Some of the other connectors are keyed, so that's no problem. 

garystan


----------



## gcavan (Aug 13, 2009)

*Re: Front Panel Connectors*

I don't know what you mean by 'raised arrow'.

Colours: In most instances, the 'coloured' wire is considered the live or positive, while the withe wire is the neutral or negative.

As far as the connectors for the power and reset switches go, polarity does not matter.
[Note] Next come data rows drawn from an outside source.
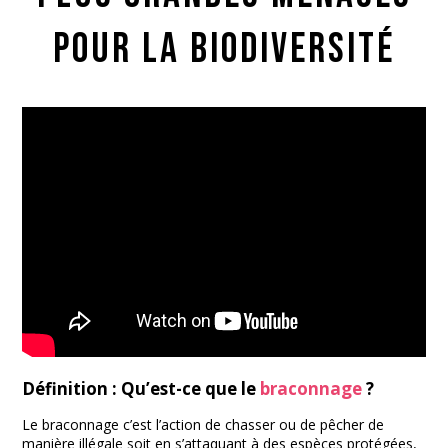
pour la biodiversité
Définition : Qu’est-ce que le
braconnage
?
Le braconnage c’est l’action de chasser ou de pêcher de
manière illégale soit en s’attaquant à des espèces protégées,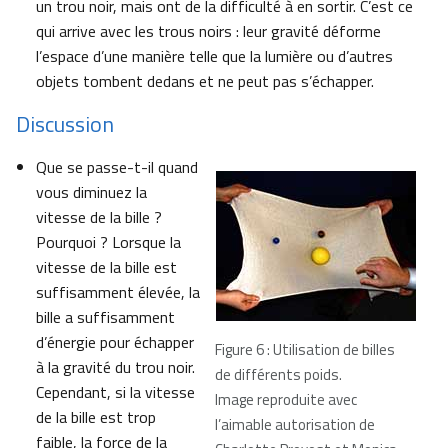
un trou noir, mais ont de la difficulté à en sortir. C’est ce
qui arrive avec les trous noirs : leur gravité déforme
l’espace d’une manière telle que la lumière ou d’autres
objets tombent dedans et ne peut pas s’échapper.
Discussion
Que se passe-t-il quand
vous diminuez la
vitesse de la bille ?
Pourquoi ? Lorsque la
vitesse de la bille est
suffisamment élevée, la
bille a suffisamment
d’énergie pour échapper
Figure 6 : Utilisation de billes
à la gravité du trou noir.
de différents poids.
Cependant, si la vitesse
Image reproduite avec
de la bille est trop
l’aimable autorisation de
faible, la force de la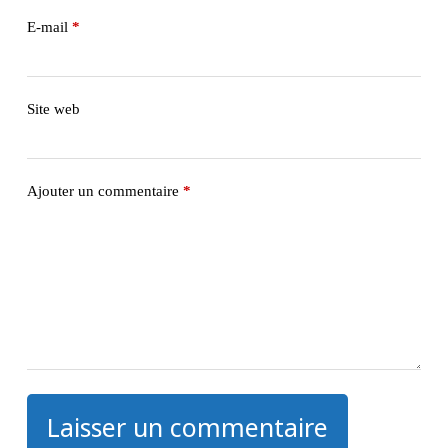
E-mail
*
Site web
Ajouter un commentaire
*
Laisser un commentaire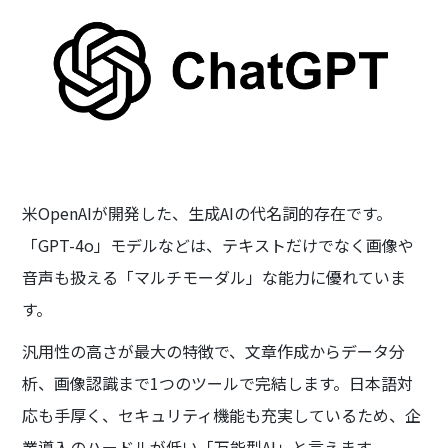
米OpenAIが開発した、生成AIの代名詞的存在です。
「GPT-4o」モデルなどは、テキストだけでなく画像や
音声も扱える「マルチモーダル」な能力に優れていま
す。
汎用性の高さが最大の特徴で、文章作成からデータ分
析、画像認識まで1つのツールで完結します。日本語対
応も手厚く、セキュリティ機能も充実しているため、企
業導入のハードルが低い「万能型AI」と言えます。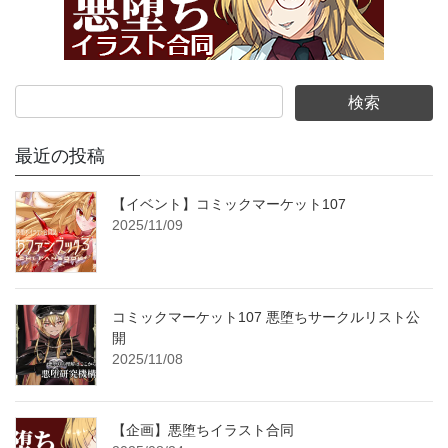
最近の投稿
【イベント】コミックマーケット107
2025/11/09
コミックマーケット107 悪堕ちサークルリスト公
開
2025/11/08
【企画】悪堕ちイラスト合同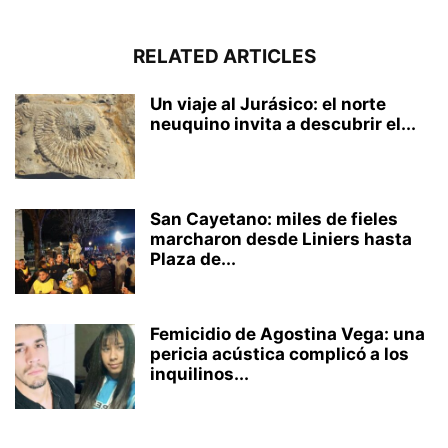
RELATED ARTICLES
Un viaje al Jurásico: el norte
neuquino invita a descubrir el...
San Cayetano: miles de fieles
marcharon desde Liniers hasta
Plaza de...
Femicidio de Agostina Vega: una
pericia acústica complicó a los
inquilinos...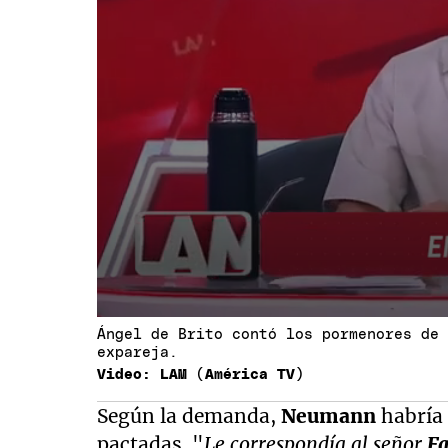
Ángel de Brito contó los pormenores de
expareja.
Video: LAM (América TV)
Según la demanda,
Neumann
habría 
pactadas. "
Le correspondía al señor
Fa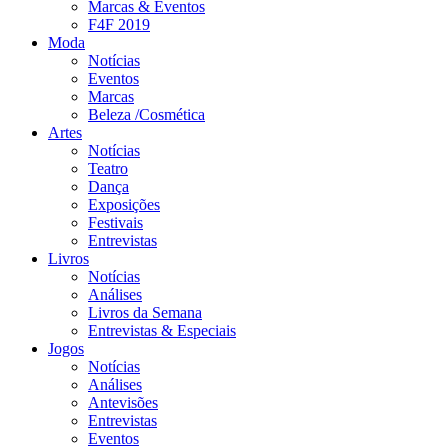
Marcas & Eventos
F4F 2019
Moda
Notícias
Eventos
Marcas
Beleza /Cosmética
Artes
Notícias
Teatro
Dança
Exposições
Festivais
Entrevistas
Livros
Notícias
Análises
Livros da Semana
Entrevistas & Especiais
Jogos
Notícias
Análises
Antevisões
Entrevistas
Eventos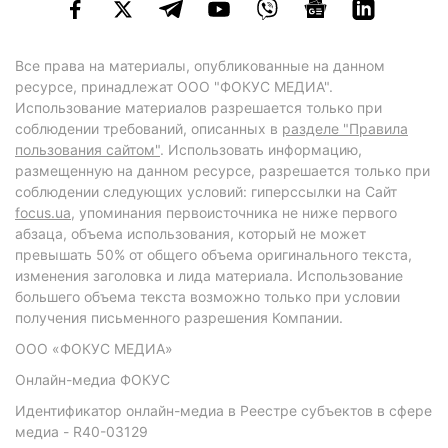
Все права на материалы, опубликованные на данном
ресурсе, принадлежат ООО "ФОКУС МЕДИА".
Использование материалов разрешается только при
соблюдении требований, описанных в
разделе "Правила
пользования сайтом"
. Использовать информацию,
размещенную на данном ресурсе, разрешается только при
соблюдении следующих условий: гиперссылки на Сайт
focus.ua
, упоминания первоисточника не ниже первого
абзаца, объема использования, который не может
превышать 50% от общего объема оригинального текста,
изменения заголовка и лида материала. Использование
большего объема текста возможно только при условии
получения письменного разрешения Компании.
ООО «ФОКУС МЕДИА»
Онлайн-медиа ФОКУС
Идентификатор онлайн-медиа в Реестре субъектов в сфере
медиа - R40-03129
For the LEDs, polarity matters, but it is not a problem if they are plugged in backward (obvious when the PC starts as the LEDs do not light); simply reverse them.


----------



## garystan (Jan 14, 2010)

*Re: Front Panel Connectors*

gcavan :

By "raised" arrow I meant the molded arrow on reverse side of the connector. Sorry about my way of describing it. 

garystan


----------



## Tyree (May 10, 2009)

*Re: Front Panel Connectors*

I'm not understanding the "arrow" thing either?


----------



## Fjandr (Sep 26, 2012)

*Re: Front Panel Connectors*

If you mean a triangle pointing down, then yes, it is usually used to indicate pin 1.


----------



## upscaleDM (Aug 22, 2013)

*Re: Front Panel Connectors*



Tyree said:


> I'm not understanding the "arrow" thing either?


I guessing he's talking about a profile 'raised' arrow ~ one with texture that can be felt with the fingertip.


----------